Full example with error handling:
import asyncio
from elevenlabs.client import ElevenLabs
from elevenlabs import RealtimeEvents, AudioFormat

async def transcribe_audio():
    client = ElevenLabs(api_key="YOUR_API_KEY")
    
    try:
        # Connect to the realtime API
        connection = await client.speech_to_text.realtime.connect({
            "audio_format": AudioFormat.PCM_16000,
            "sample_rate": 16000
        })
        
        # Event handlers
        def on_partial(data):
            print(f"[Partial] {data}")
        
        def on_final(data):
            print(f"[Final] {data}")
        
        def on_error(error):
            print(f"[Error] {error}")
        
        def on_connected():
            print("Connected to transcription service")
        
        def on_disconnected():
            print("Disconnected from transcription service")
        
        # Register event listeners
        connection.on(RealtimeEvents.PARTIAL_TRANSCRIPT, on_partial)
        connection.on(RealtimeEvents.FINAL_TRANSCRIPT, on_final)
        connection.on(RealtimeEvents.ERROR, on_error)
        connection.on(RealtimeEvents.CONNECTED, on_connected)
        connection.on(RealtimeEvents.DISCONNECTED, on_disconnected)
        
        # Send audio data
        with open("audio.pcm", "rb") as audio_file:
            while chunk := audio_file.read(4096):
                connection.send_audio(chunk)
                await asyncio.sleep(0.01)  # Simulate real-time
        
        # Close the connection
        connection.close()
        
    except Exception as e:
        print(f"Transcription error: {e}")
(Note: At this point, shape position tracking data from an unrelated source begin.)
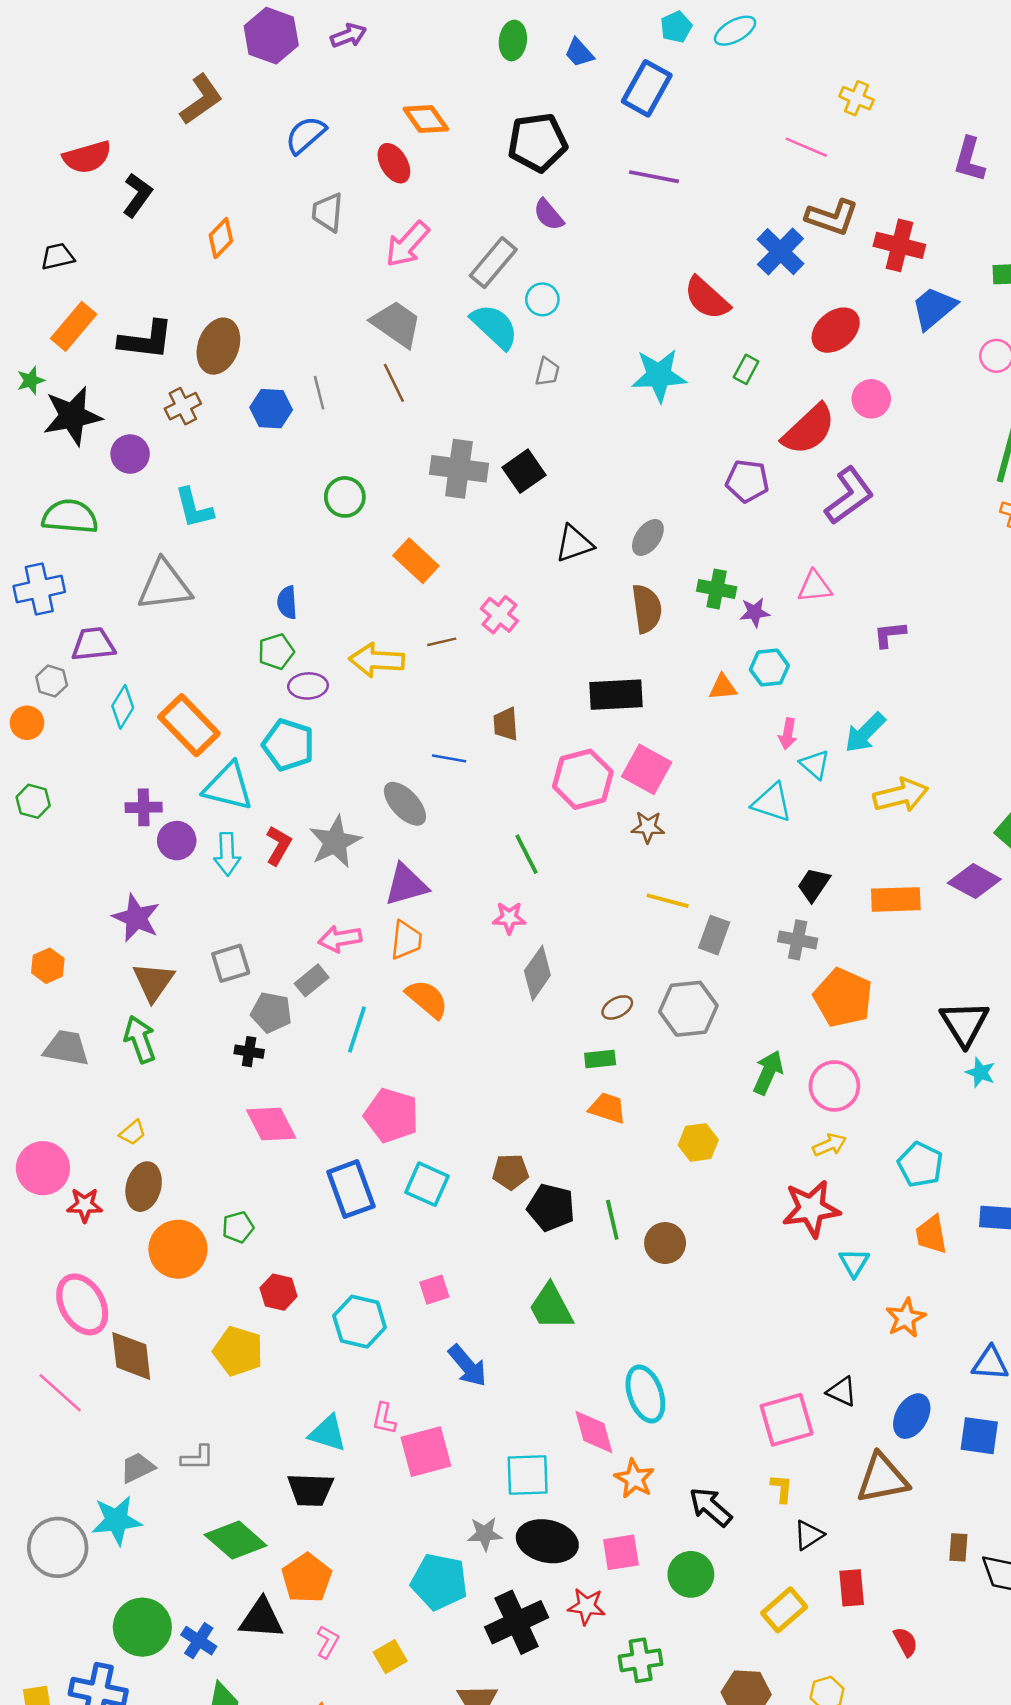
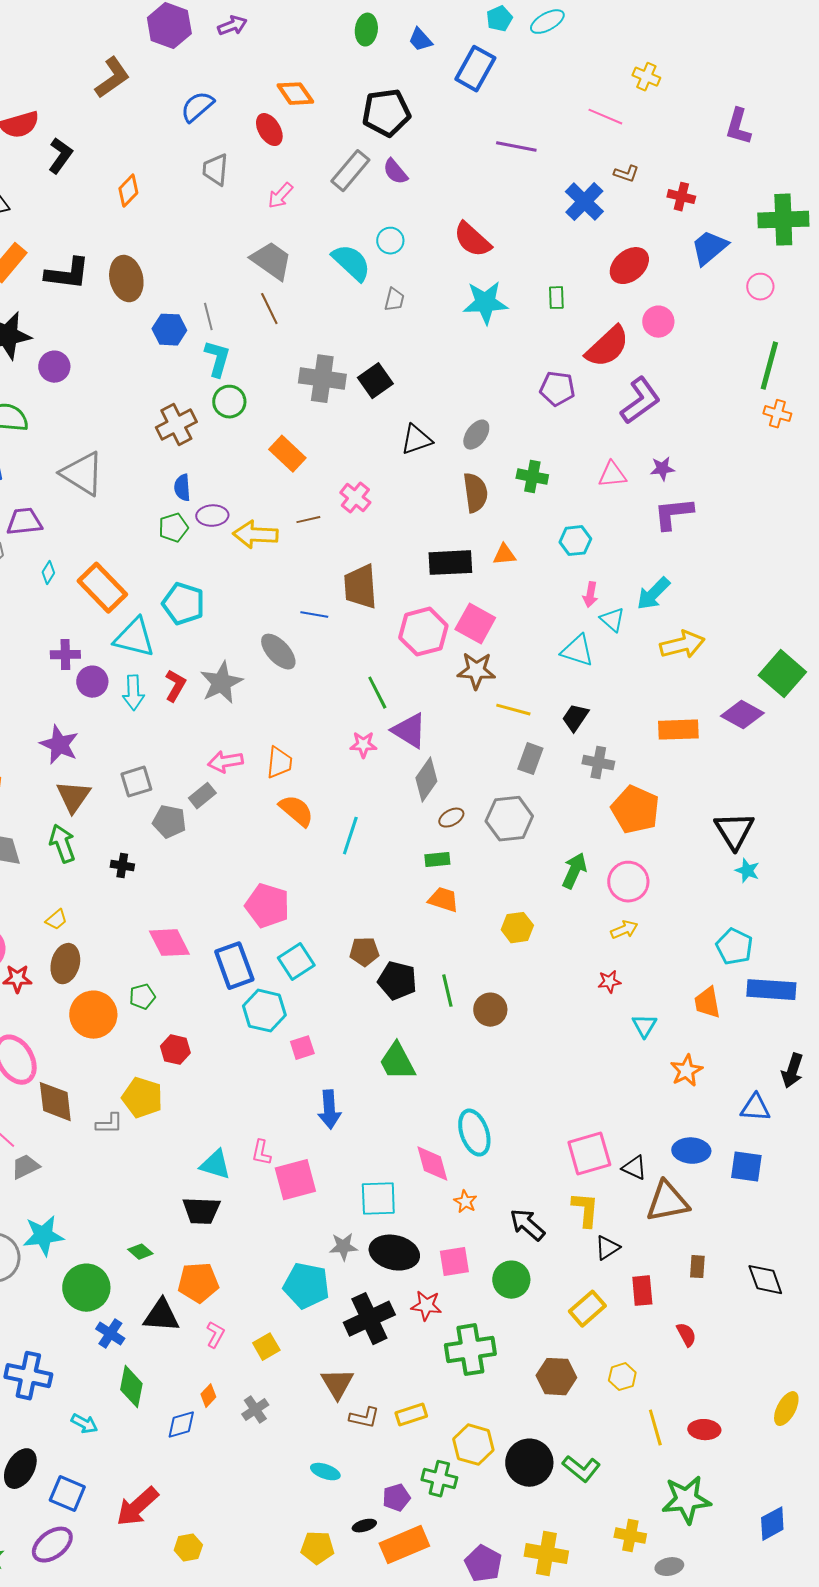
purple line: (654, 177) -> (516, 147), moved
brown L-shape: (832, 217) -> (626, 174), size x0.6
pink arrow: (407, 244) -> (280, 196), size x0.7
red cross: (899, 245) -> (681, 197), size x0.7
gray rectangle: (493, 263) -> (350, 171), moved
red semicircle: (707, 298) -> (472, 240), moved
brown ellipse: (218, 346) -> (126, 279), turned -33
green rectangle: (746, 369) -> (556, 298), turned -30
brown cross: (183, 406) -> (176, 425), moved, size x1.4
cyan L-shape: (194, 508) -> (217, 359), moved, turned -150
gray triangle: (164, 585) -> (82, 474), turned 39
purple star: (755, 612) -> (662, 469), moved
purple L-shape: (890, 634) -> (673, 514), size x1.5
purple ellipse: (308, 686) -> (212, 516), moved
orange triangle: (723, 687) -> (504, 555), moved
cyan diamond: (123, 707) -> (48, 573), size x0.7
brown trapezoid: (506, 724) -> (360, 587), size x1.6
brown star: (648, 827) -> (476, 671), size x1.4
purple triangle: (406, 885) -> (409, 731), moved, turned 48
black trapezoid: (814, 885) -> (575, 718), moved
yellow line: (668, 901) -> (513, 710), moved
gray diamond: (537, 973) -> (426, 780), moved
cyan line: (357, 1030) -> (350, 836), moved
black cross: (249, 1052) -> (122, 866), moved
pink diamond: (271, 1124) -> (169, 943), moved
cyan pentagon: (920, 1165) -> (734, 947), moved
cyan square: (427, 1184) -> (296, 962), turned 33
red star: (811, 1209) -> (609, 982), size x0.5
cyan hexagon: (360, 1322) -> (264, 1011), moved
blue arrow: (468, 1366) -> (329, 1110), turned 36
black triangle: (842, 1392) -> (634, 1168), moved
blue ellipse: (912, 1416) -> (691, 1151), turned 63
gray L-shape: (198, 1458) -> (109, 1124), moved
gray trapezoid: (137, 1468) -> (25, 1167), moved
orange star: (634, 1479) -> (465, 1202), size x0.7
yellow L-shape: (782, 1488) -> (585, 1210), size x1.5
green diamond: (236, 1540) -> (140, 1252), size x0.5
brown rectangle: (958, 1547) -> (697, 1267), moved
orange pentagon: (307, 1578) -> (198, 1283), turned 30
green circle: (142, 1627) -> (86, 1288), moved
green cross: (641, 1660) -> (470, 1350), size x1.4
asyncio.run(transcribe_audio())

Microphone Input

Transcribe from microphone in real-time:
import asyncio
import pyaudio
from elevenlabs.client import ElevenLabs
from elevenlabs import RealtimeEvents, AudioFormat

async def transcribe_microphone():
    client = ElevenLabs(api_key="YOUR_API_KEY")
    
    connection = await client.speech_to_text.realtime.connect({
        "audio_format": AudioFormat.PCM_16000,
        "sample_rate": 16000
    })
    
    # Display transcripts
    connection.on(RealtimeEvents.PARTIAL_TRANSCRIPT, 
                  lambda data: print(f"\r{data}", end=""))
    connection.on(RealtimeEvents.FINAL_TRANSCRIPT, 
                  lambda data: print(f"\n[FINAL] {data}"))
    
    # Set up audio input
    audio = pyaudio.PyAudio()
    stream = audio.open(
        format=pyaudio.paInt16,
        channels=1,
        rate=16000,
        input=True,
        frames_per_buffer=1024
    )
    
    print("Listening... (Press Ctrl+C to stop)")
    
    try:
        while True:
            chunk = stream.read(1024)
            connection.send_audio(chunk)
            await asyncio.sleep(0.01)
    except KeyboardInterrupt:
        print("\nStopping...")
    finally:
        stream.stop_stream()
        stream.close()
        audio.terminate()
        connection.close()

asyncio.run(transcribe_microphone())

File Transcription

Transcribe a complete audio file:
import asyncio
from elevenlabs.client import ElevenLabs
from elevenlabs import RealtimeEvents

async def transcribe_file(filepath: str):
    client = ElevenLabs(api_key="YOUR_API_KEY")
    
    connection = await client.speech_to_text.realtime.connect({
        "url": filepath
    })
    
    transcripts = []
    
    def on_final(data):
        transcripts.append(data)
        print(f"Received: {data}")
    
    connection.on(RealtimeEvents.FINAL_TRANSCRIPT, on_final)
    
    # Wait for transcription to complete
    await connection.wait_for_completion()
    
    full_transcript = " ".join(transcripts)
    return full_transcript

transcript = asyncio.run(transcribe_file("meeting_recording.mp3"))
print(f"\nFull transcript:\n{transcript}")

Use Cases

Live Captioning

Real-time captions for videos and streams

Voice Commands

Transcribe voice commands for applications

Meeting Transcription

Transcribe meetings and calls in real-time

Accessibility

Provide text alternatives for audio content

Best Practices

  • Use appropriate audio formats for your use case
  • Handle both partial and final transcripts for better UX
  • Implement error handling for network issues
  • Close connections properly when done
  • Use lower sample rates (16kHz) for speech-only content
Partial transcripts provide interim results that may change as more audio is processed. Final transcripts are stable and won’t change.

Async Client

The async client provides the same functionality:
import asyncio
from elevenlabs.client import AsyncElevenLabs
from elevenlabs import RealtimeEvents

async def main():
    client = AsyncElevenLabs(api_key="YOUR_API_KEY")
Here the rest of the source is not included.